**Directions for this task**
Going through the listing below, work out how many lines include "What" and give that number by itself.

**Data supplied**
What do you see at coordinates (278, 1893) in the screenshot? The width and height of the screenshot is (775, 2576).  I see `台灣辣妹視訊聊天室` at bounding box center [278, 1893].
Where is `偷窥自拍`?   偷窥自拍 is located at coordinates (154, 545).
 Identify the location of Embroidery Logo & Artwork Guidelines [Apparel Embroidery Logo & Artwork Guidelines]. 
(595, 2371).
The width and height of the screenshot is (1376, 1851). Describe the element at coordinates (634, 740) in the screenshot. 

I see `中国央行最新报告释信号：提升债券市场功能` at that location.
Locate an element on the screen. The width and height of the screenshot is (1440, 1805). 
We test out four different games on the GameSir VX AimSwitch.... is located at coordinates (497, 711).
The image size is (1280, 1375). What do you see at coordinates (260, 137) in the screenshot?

**Result for this task**
2